There #FlashbackFriday Was, Just A-Walkin’ Down the Street…

…singing doo-wah-diddy-diddy-dum-diddy-doo!

Flashback Friday looked good, looked fine, wedding bells are gonna chime!

Well, not really, but it is Friday, and that means something!

This week, we’re singing a tune, and hoping we know the lyrics and titles of well-known songs.  Yesterday, the Schmikler Sisters (essentially the lily white version of The Supremes, but third rate and extremely low-rent), showed us how they wound down after a Big Performance…

They played NoteAbility!

This game required players to be able to guess the song title from a few notes tapped out on a tiny battery-powered piano, but did not require musical talent.  All you needed was a penchant for song titles, provided you know something about songs from the 1950s and 1960s.

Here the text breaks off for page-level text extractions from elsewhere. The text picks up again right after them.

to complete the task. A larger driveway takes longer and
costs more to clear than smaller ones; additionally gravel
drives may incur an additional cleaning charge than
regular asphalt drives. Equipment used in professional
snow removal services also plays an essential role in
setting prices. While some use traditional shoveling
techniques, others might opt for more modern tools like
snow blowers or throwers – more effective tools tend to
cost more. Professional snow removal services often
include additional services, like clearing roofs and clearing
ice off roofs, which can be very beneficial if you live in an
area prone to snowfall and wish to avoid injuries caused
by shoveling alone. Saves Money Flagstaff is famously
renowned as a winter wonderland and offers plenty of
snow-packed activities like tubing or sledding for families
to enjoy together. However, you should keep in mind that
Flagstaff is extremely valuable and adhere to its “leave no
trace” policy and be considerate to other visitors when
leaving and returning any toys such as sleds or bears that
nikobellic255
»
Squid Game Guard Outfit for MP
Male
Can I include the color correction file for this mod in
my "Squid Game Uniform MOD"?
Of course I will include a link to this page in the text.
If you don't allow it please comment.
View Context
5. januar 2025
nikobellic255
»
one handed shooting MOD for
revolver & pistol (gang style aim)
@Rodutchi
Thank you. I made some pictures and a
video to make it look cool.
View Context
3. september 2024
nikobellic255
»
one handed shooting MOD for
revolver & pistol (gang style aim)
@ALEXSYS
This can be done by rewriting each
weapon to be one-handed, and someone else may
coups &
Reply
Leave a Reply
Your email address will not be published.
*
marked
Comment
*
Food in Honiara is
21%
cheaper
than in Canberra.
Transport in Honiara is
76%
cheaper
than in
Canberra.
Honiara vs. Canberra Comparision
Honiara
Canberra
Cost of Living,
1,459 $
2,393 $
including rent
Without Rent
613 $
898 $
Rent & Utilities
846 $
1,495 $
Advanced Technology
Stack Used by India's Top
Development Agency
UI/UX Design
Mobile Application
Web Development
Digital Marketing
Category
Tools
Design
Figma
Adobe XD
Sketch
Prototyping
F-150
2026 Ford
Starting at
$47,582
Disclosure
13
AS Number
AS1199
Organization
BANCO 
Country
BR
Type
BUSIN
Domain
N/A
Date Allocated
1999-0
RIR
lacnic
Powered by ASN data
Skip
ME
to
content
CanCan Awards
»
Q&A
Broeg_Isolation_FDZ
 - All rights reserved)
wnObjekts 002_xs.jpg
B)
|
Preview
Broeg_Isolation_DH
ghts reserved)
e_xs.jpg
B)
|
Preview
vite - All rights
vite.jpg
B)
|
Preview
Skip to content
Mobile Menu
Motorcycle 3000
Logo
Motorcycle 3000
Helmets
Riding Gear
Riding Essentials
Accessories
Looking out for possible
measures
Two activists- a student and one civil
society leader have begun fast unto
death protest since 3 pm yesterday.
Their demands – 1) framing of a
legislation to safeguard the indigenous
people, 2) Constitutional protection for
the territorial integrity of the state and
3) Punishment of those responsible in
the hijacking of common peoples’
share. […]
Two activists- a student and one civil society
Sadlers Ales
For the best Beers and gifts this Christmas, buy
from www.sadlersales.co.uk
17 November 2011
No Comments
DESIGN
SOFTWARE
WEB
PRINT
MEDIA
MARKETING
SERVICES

Today, we’re staying in 1991 and playing a similar-but-different music game, this time, requiring knowledge of song lyrics!

These are the players…

(Just as lily white as the Schmikler Sisters)

…and they’re playing SongBurst!

SnapShot(7)

SongBurst, you say?

Why yes!  Click play and see for yourself!

SnapShot(10)

SongBurst was a complete the lyrics game, manufactured by Hersch, and came in two versions – a 50s and 60s game (for ages 18 and up), and a 70s and 80s version (for ages 10 and up).  The game was manufactured in 1991, but I’m hard-pressed to find when it was discontinued.  The game is out-of-print, but there are copies of both versions floating around the Amazon Marketplace (the 70s and 80s version goes for $69.99 currently).  Like NoteAbility, this game doesn’t require musical ability (so it doesn’t discriminate), but it does require you to tap into that reserve within your brain where you store all the song lyrics you’ve ever gotten stuck in your head (by choice or otherwise 🙂 ).

The other requirement is that you don’t have to be dorky white people – or dorky people in general – but I’m sure it doesn’t hurt.

SnapShot(9)

Once more with feeling, dude.

Whoah, too much feeling!

Now, if I had been old enough in 1991 (I was nine years old, which was only slightly younger than the suggested age for the 70s and 80s version), the 50s and 60s version would not have appealed to me.  These days, I could probably play it successfully.

You all know how I’d feel about the 70s and 80s version today, but in 1991, I would have known the 80s songs.  Like you doubted that for a second.

And there you have it, the final Flashback Friday of 2018 to not feature something Christmas-like.  Beginning with next week’s Throwback Thursday, we’ll focus on Christmas goodies.  I’m working on my list, and checking it twice, to not only bring you some good stuff, but also to not sound like a broken record that likes repeating the same cheesy joke over and over again.

Tis the season to be merrily annoying.

Who wrote that?!

Have a great Flashback Friday, and a fantastic weekend!